**Task objective**
Set down the records exactly as they stand, except for any pictures, which you should omit.

*** Opening Data extracts ***

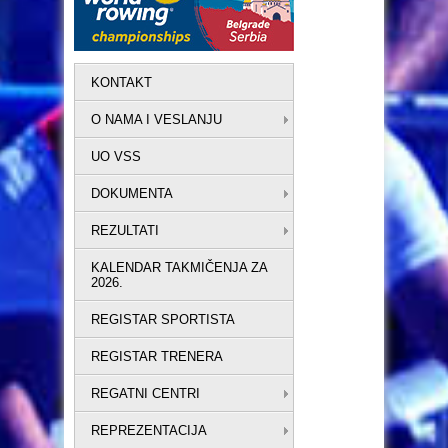
KONTAKT
O NAMA I VESLANJU
UO VSS
DOKUMENTA
REZULTATI
KALENDAR TAKMIČENJA ZA
2026.
REGISTAR SPORTISTA
REGISTAR TRENERA
REGATNI CENTRI
REPREZENTACIJA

*** Closing Data extracts ***

**Answer**
KONTAKT
O NAMA I VESLANJU
UO VSS
DOKUMENTA
REZULTATI
KALENDAR TAKMIČENJA ZA
2026.
REGISTAR SPORTISTA
REGISTAR TRENERA
REGATNI CENTRI
REPREZENTACIJA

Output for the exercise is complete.